▶ Work instructions: An unchanged copy of all the lines below is expected, and it should contain no pictures.

• • • • • • •

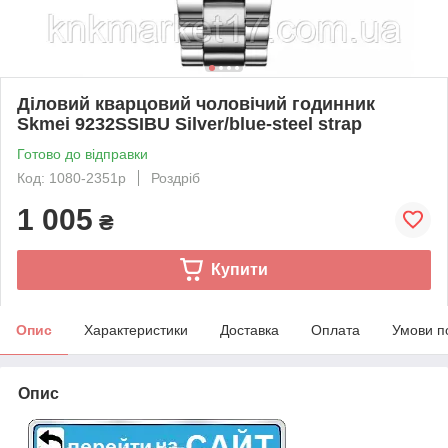
Діловий кварцовий чоловічий годинник
Skmei 9232SSIBU Silver/blue-steel strap
Готово до відправки
Код: 1080-2351р
Роздріб
1 005
₴
Купити
Опис
Характеристики
Доставка
Оплата
Умови п
Опис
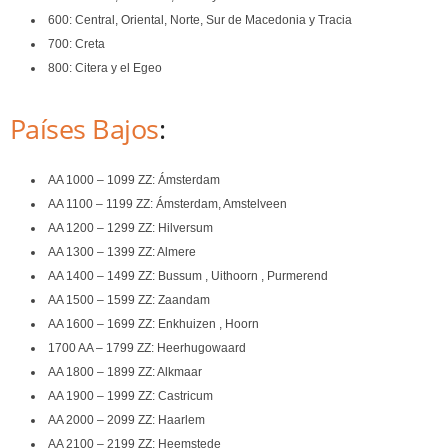
600: Central, Oriental, Norte, Sur de Macedonia y Tracia
700: Creta
800: Citera y el Egeo
Países Bajos
:
AA 1000 – 1099 ZZ: Ámsterdam
AA 1100 – 1199 ZZ: Ámsterdam, Amstelveen
AA 1200 – 1299 ZZ: Hilversum
AA 1300 – 1399 ZZ: Almere
AA 1400 – 1499 ZZ: Bussum , Uithoorn , Purmerend
AA 1500 – 1599 ZZ: Zaandam
AA 1600 – 1699 ZZ: Enkhuizen , Hoorn
1700 AA – 1799 ZZ: Heerhugowaard
AA 1800 – 1899 ZZ: Alkmaar
AA 1900 – 1999 ZZ: Castricum
AA 2000 – 2099 ZZ: Haarlem
AA 2100 – 2199 ZZ: Heemstede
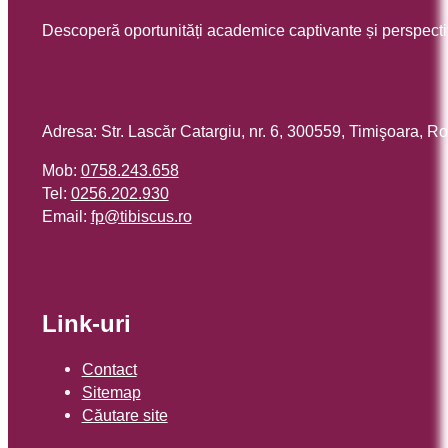
Descoperă oportunități academice captivante și perspecti
Adresa: Str. Lascăr Catargiu, nr. 6, 300559, Timişoara, 
Mob:
0758.243.658
Tel:
0256.202.930
Email:
or.sucsibit@pf
Link-uri
Contact
Sitemap
Căutare site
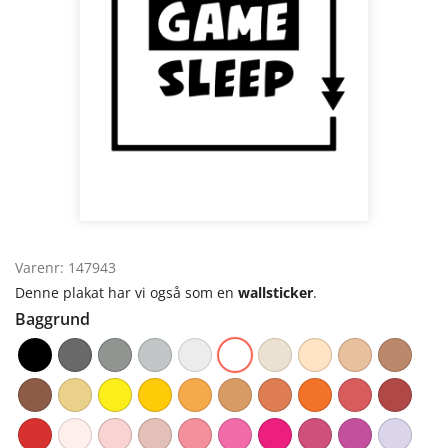
Varenr: 147943
Denne plakat har vi også som en
wallsticker
.
Baggrund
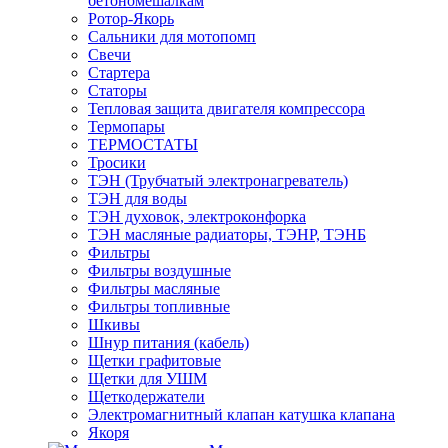
бетономешалкам
Ротор-Якорь
Сальники для мотопомп
Свечи
Стартера
Статоры
Тепловая защита двигателя компрессора
Термопары
ТЕРМОСТАТЫ
Тросики
ТЭН (Трубчатый электронагреватель)
ТЭН для воды
ТЭН духовок, электроконфорка
ТЭН масляные радиаторы, ТЭНР, ТЭНБ
Фильтры
Фильтры воздушные
Фильтры масляные
Фильтры топливные
Шкивы
Шнур питания (кабель)
Щетки графитовые
Щетки для УШМ
Щеткодержатели
Электромагнитный клапан катушка клапана
Якоря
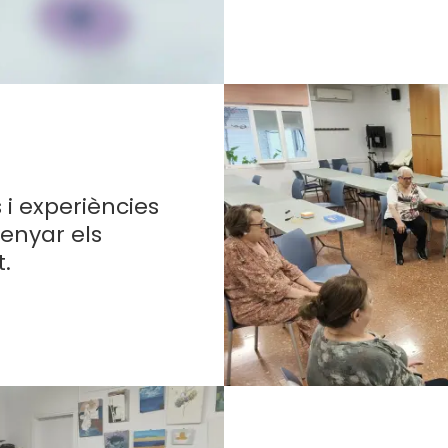
 i experiències
enyar els
t.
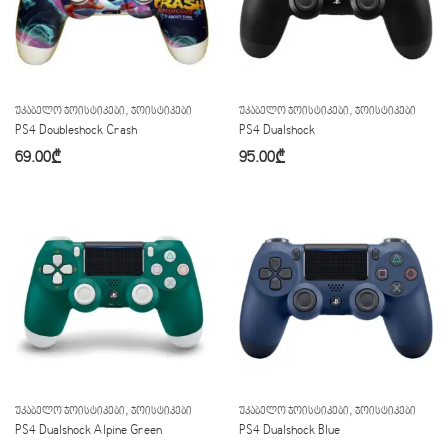
,
,
ᲣᲙᲐᲑᲔᲚᲝ ᲯᲝᲘᲡᲢᲘᲙᲔᲑᲘ
ᲯᲝᲘᲡᲢᲘᲙᲔᲑᲘ
ᲣᲙᲐᲑᲔᲚᲝ ᲯᲝᲘᲡᲢᲘᲙᲔᲑᲘ
ᲯᲝᲘᲡᲢᲘᲙᲔᲑᲘ
PS4 Doubleshock Crash
PS4 Dualshock
69.00
₾
95.00
₾
,
,
ᲣᲙᲐᲑᲔᲚᲝ ᲯᲝᲘᲡᲢᲘᲙᲔᲑᲘ
ᲯᲝᲘᲡᲢᲘᲙᲔᲑᲘ
ᲣᲙᲐᲑᲔᲚᲝ ᲯᲝᲘᲡᲢᲘᲙᲔᲑᲘ
ᲯᲝᲘᲡᲢᲘᲙᲔᲑᲘ
PS4 Dualshock Alpine Green
PS4 Dualshock Blue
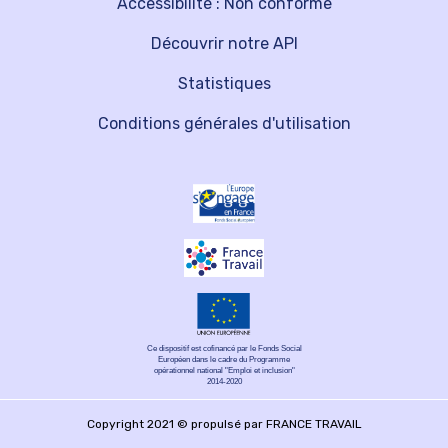
Accessibilité : Non conforme
Découvrir notre API
Statistiques
Conditions générales d'utilisation
Ce dispositif est cofinancé par le Fonds Social
Européen dans le cadre du Programme
opérationnel national "Emploi et inclusion"
2014-2020
Copyright 2021 © propulsé par FRANCE TRAVAIL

• • • • • • •

▶ Result of the task:
Діловий кварцовий чоловічий годинник
Skmei 9232SSIBU Silver/blue-steel strap
Готово до відправки
Код: 1080-2351р
Роздріб
1 005
₴
Купити
Опис
Характеристики
Доставка
Оплата
Умови п
Опис
600: Central, Oriental, Norte, Sur de Macedonia y Tracia
700: Creta
800: Citera y el Egeo
Países Bajos
:
AA 1000 – 1099 ZZ: Ámsterdam
AA 1100 – 1199 ZZ: Ámsterdam, Amstelveen
AA 1200 – 1299 ZZ: Hilversum
AA 1300 – 1399 ZZ: Almere
AA 1400 – 1499 ZZ: Bussum , Uithoorn , Purmerend
AA 1500 – 1599 ZZ: Zaandam
AA 1600 – 1699 ZZ: Enkhuizen , Hoorn
1700 AA – 1799 ZZ: Heerhugowaard
AA 1800 – 1899 ZZ: Alkmaar
AA 1900 – 1999 ZZ: Castricum
AA 2000 – 2099 ZZ: Haarlem
AA 2100 – 2199 ZZ: Heemstede
Descoperă oportunități academice captivante și perspecti
Adresa: Str. Lascăr Catargiu, nr. 6, 300559, Timişoara, 
Mob:
0758.243.658
Tel:
0256.202.930
Email:
or.sucsibit@pf
Link-uri
Contact
Sitemap
Căutare site
Varenr: 147943
Denne plakat har vi også som en
wallsticker
.
Baggrund
бетономешалкам
Ротор-Якорь
Сальники для мотопомп
Свечи
Стартера
Статоры
Тепловая защита двигателя компрессора
Термопары
ТЕРМОСТАТЫ
Тросики
ТЭН (Трубчатый электронагреватель)
ТЭН для воды
ТЭН духовок, электроконфорка
ТЭН масляные радиаторы, ТЭНР, ТЭНБ
Фильтры
Фильтры воздушные
Фильтры масляные
Фильтры топливные
Шкивы
Шнур питания (кабель)
Щетки графитовые
Щетки для УШМ
Щеткодержатели
Электромагнитный клапан катушка клапана
Якоря
 i experiències
enyar els
t.
,
,
ᲣᲙᲐᲑᲔᲚᲝ ᲯᲝᲘᲡᲢᲘᲙᲔᲑᲘ
ᲯᲝᲘᲡᲢᲘᲙᲔᲑᲘ
ᲣᲙᲐᲑᲔᲚᲝ ᲯᲝᲘᲡᲢᲘᲙᲔᲑᲘ
ᲯᲝᲘᲡᲢᲘᲙᲔᲑᲘ
PS4 Doubleshock Crash
PS4 Dualshock
69.00
₾
95.00
₾
,
,
ᲣᲙᲐᲑᲔᲚᲝ ᲯᲝᲘᲡᲢᲘᲙᲔᲑᲘ
ᲯᲝᲘᲡᲢᲘᲙᲔᲑᲘ
ᲣᲙᲐᲑᲔᲚᲝ ᲯᲝᲘᲡᲢᲘᲙᲔᲑᲘ
ᲯᲝᲘᲡᲢᲘᲙᲔᲑᲘ
PS4 Dualshock Alpine Green
PS4 Dualshock Blue
Accessibilité : Non conforme
Découvrir notre API
Statistiques
Conditions générales d'utilisation
Ce dispositif est cofinancé par le Fonds Social
Européen dans le cadre du Programme
opérationnel national "Emploi et inclusion"
2014-2020
Copyright 2021 © propulsé par FRANCE TRAVAIL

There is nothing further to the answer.